I got rid of most of these, by running _dbd -r_ and _dbd -rf_. But when I ran _dbd -s_, to see if things are fine, I still get lots of Bad AppleDoubles.

So, my first question is: Is it safe to just remove these Bad AppleDoubles? Right now they seem to do more harm than good. So I figured deleting them would be the obvious action. But I'm nog sure about the consequences.

And my second question is: What is the best course of action to run and maintain a fileserver, running Netatalk and lots of Macs? (Well, lots is a bit of a stretch. About 15 Macs). I've been doing some research on AFP and it's a.... weird... protocol. I mean, keeping a database with CNID's? What is that all about? And storing all this metadata in hidden dot-underscore files? How do I make sure things keep running smooth? How do I prevent getting these Bad AppleDoubles? And where did they get bad in the first place?

(1) Apparently this was caused by some people mounting shares as SMB, while others had them mounted as AFP. But still wierd that it happened.

Thanks in advance!


----------



## Crest (Mar 15, 2016)

Netatalk requires exclusive write access to all exported shares to keep files and their metadata in sync.


----------



## kpa (Mar 15, 2016)

I would just switch to net/samba43, you won't miss anything crucial by using SMB/CIFS instead of Apple's AFP. The only working server implementation for AFP is really the Apple's own one, sadly.


----------



## mariourk (Mar 16, 2016)

Crest said:


> Netatalk requires exclusive write access to all exported shares to keep files and their metadata in sync.

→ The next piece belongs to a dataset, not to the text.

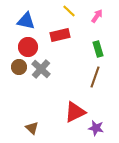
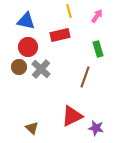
yellow line: rotated 32 degrees clockwise
brown line: moved 10 px left
red triangle: moved 3 px left, 4 px down
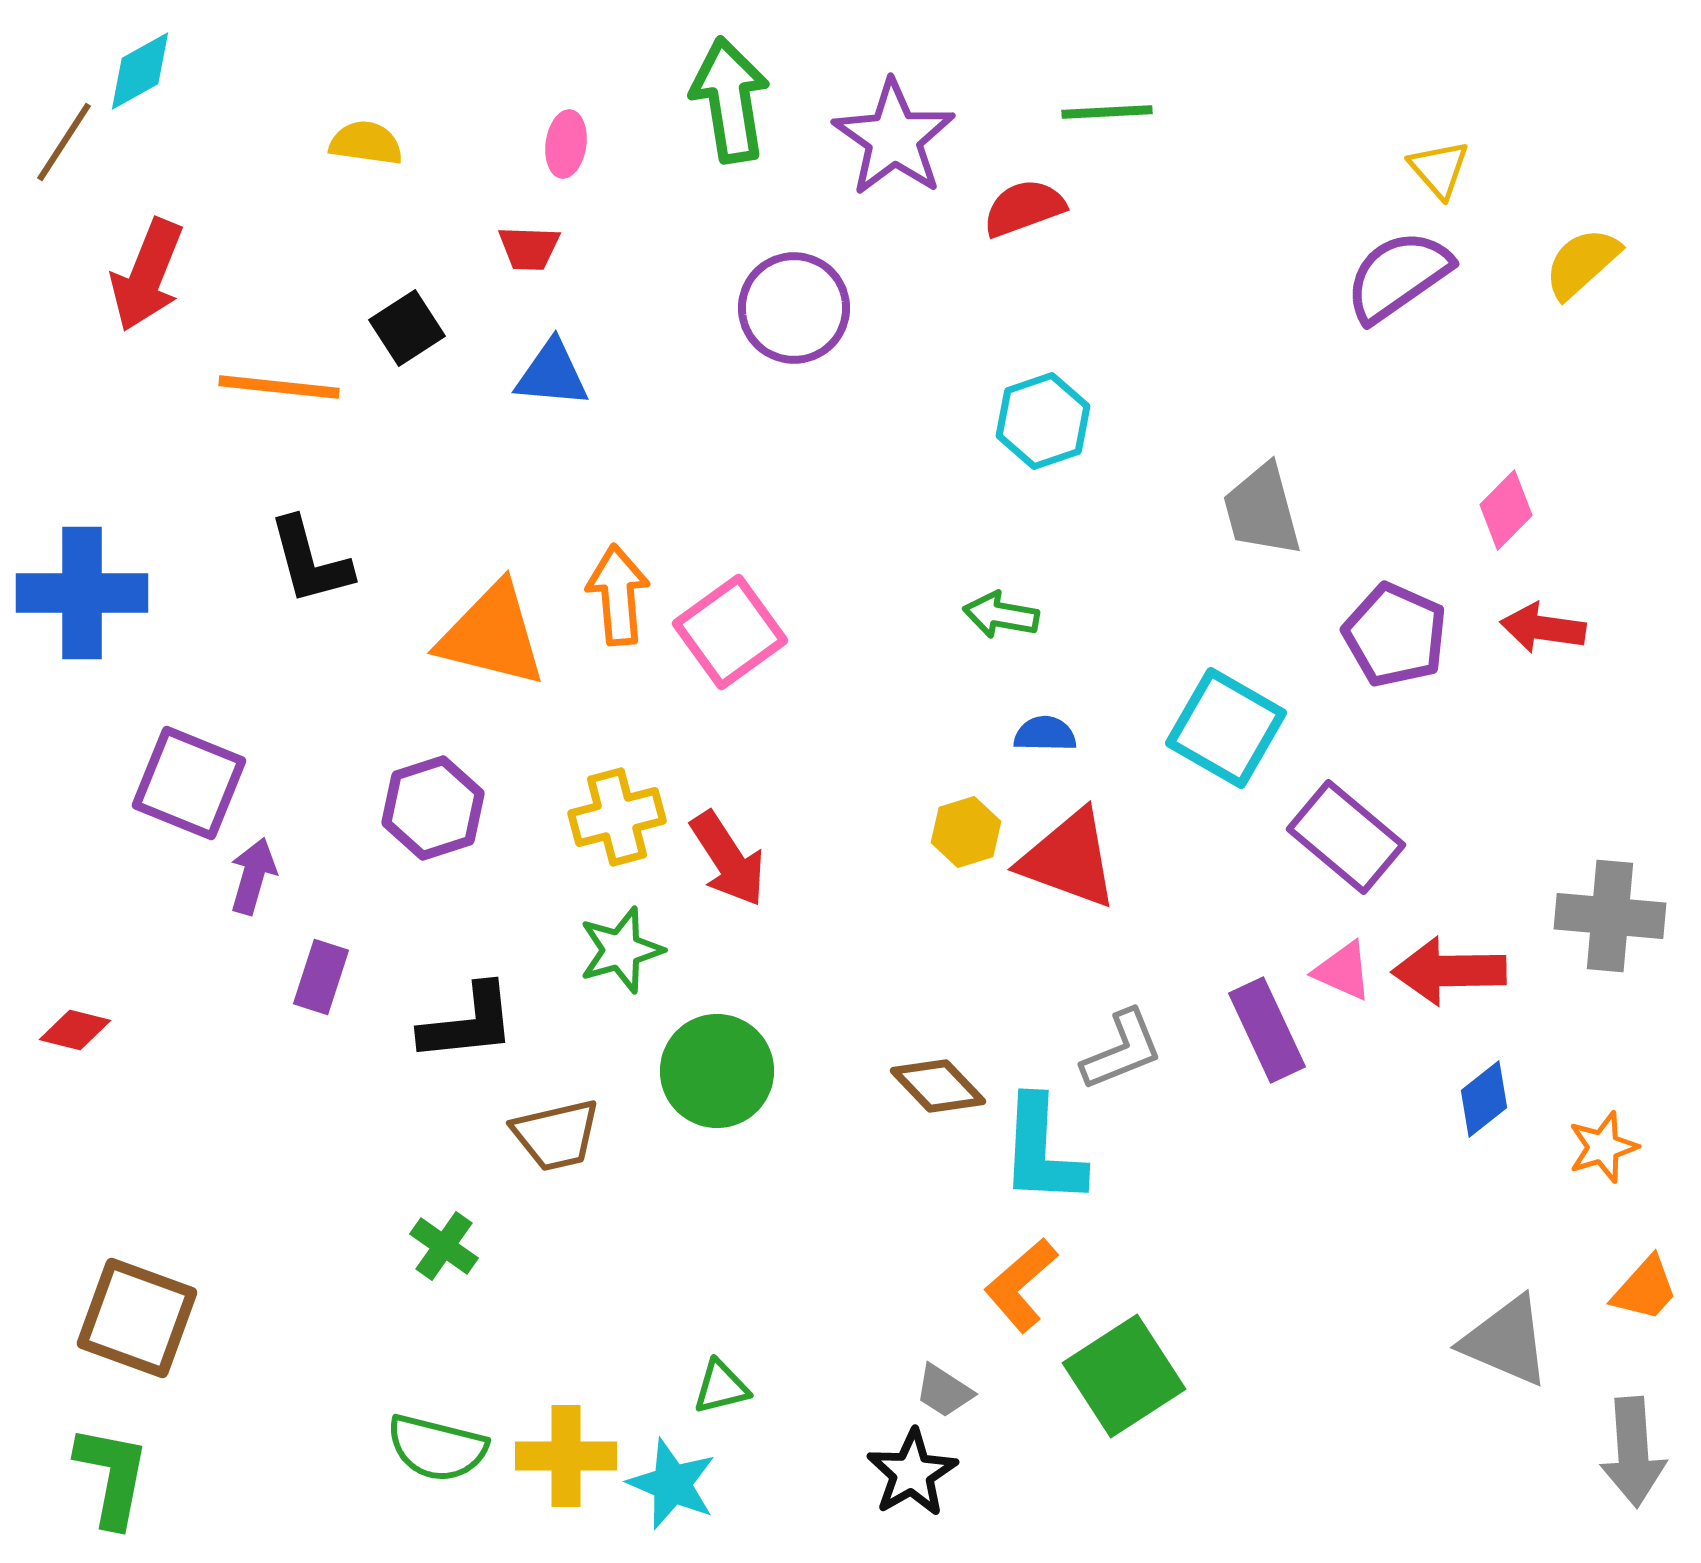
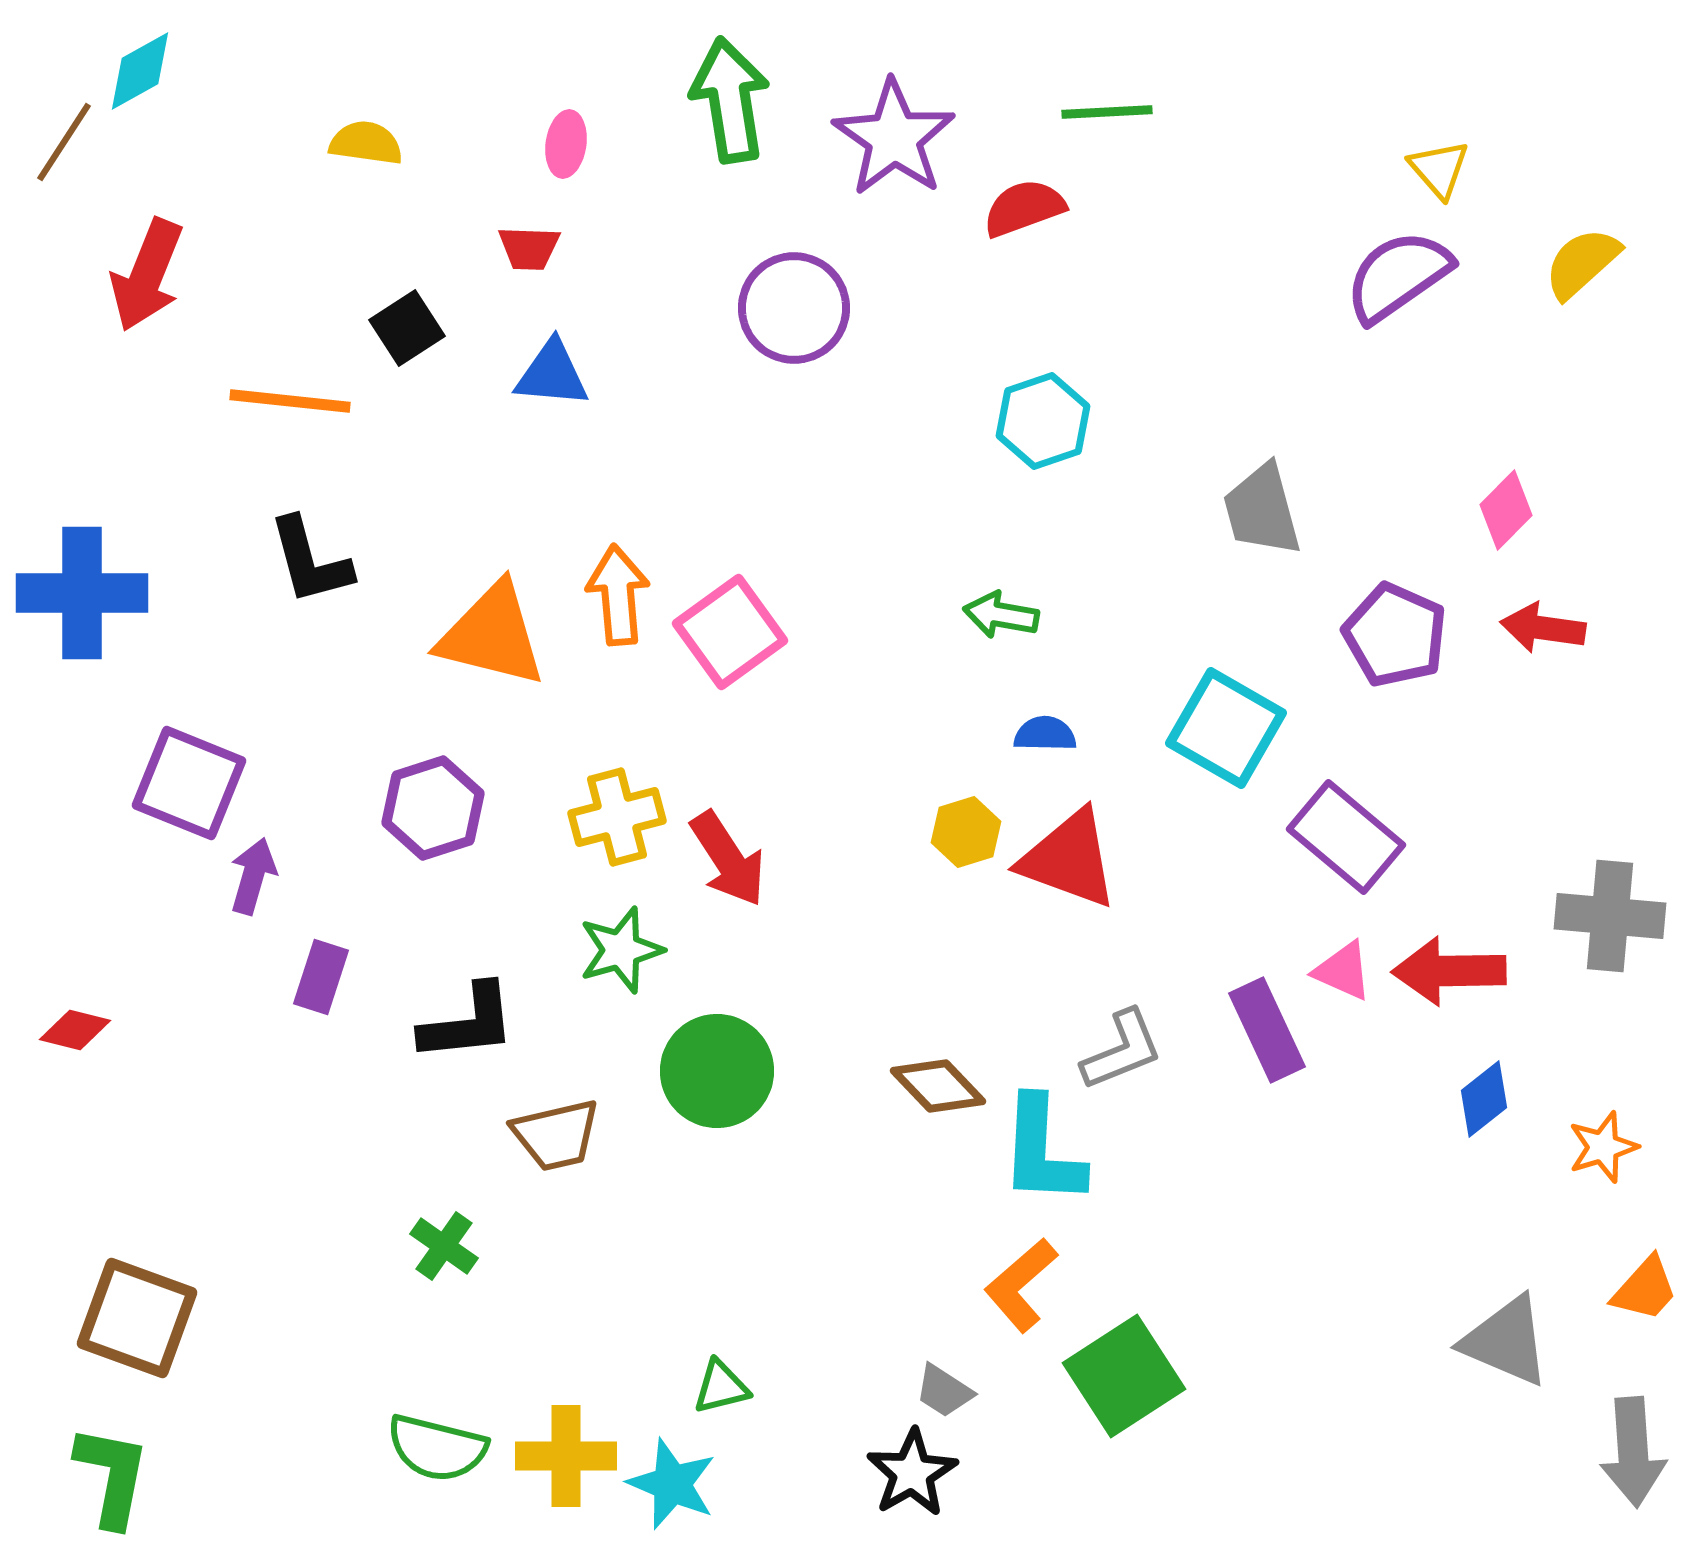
orange line at (279, 387): moved 11 px right, 14 px down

Netatalk does have that write access.


----------



## mariourk (Mar 16, 2016)

kpa said:


> I would just switch to net/samba43, you won't miss anything crucial by using SMB/CIFS instead of Apple's AFP. The only working server implementation for AFP is really the Apple's own one, sadly.


I've tried Samba41 in the past. And that didn't go well.


----------



## Crest (Mar 16, 2016)

Just write access isn't enough. It requires *exclusive* write access. All file system modifications even just metadata operations like renaming have to go through netatalk for it to keep its metadata in sync. An other problem in your case is that Samba mangles filenames illegal under the SMB protocol. In theory Samba 4.3 includes a VFS module named vfs_fruit to integrate Samba with netatalk and implement the APPL SMB extension. This SMB extension should also eliminate the need for AFP unless you're stuck with very old OS X versions. Without said protocol extension the OS X SMB performance sucks even in a LAN, because the stupid Finder will perform O(n) roundtrips per directory listing where n is the number of directory members before it displays the directory content.


----------



## mariourk (Mar 16, 2016)

Well, exclusive write access for Netatalk alone is simply not an option.

I'm going to look into getting the Macs on SMB, so I can ditch Netatalk and AFP altogether. Any advice in that regard?


----------



## Crest (Mar 16, 2016)

Cut your throat now to shorten the suffering?

Sorry that wasn't very helpful. I tried to get Samba 4.3 on FreeBSD 10.2 to play nice with Mac OS X 10.11 and failed unless you consider up to 10 seconds an acceptable response time to display a folder containing a few hundert files.


----------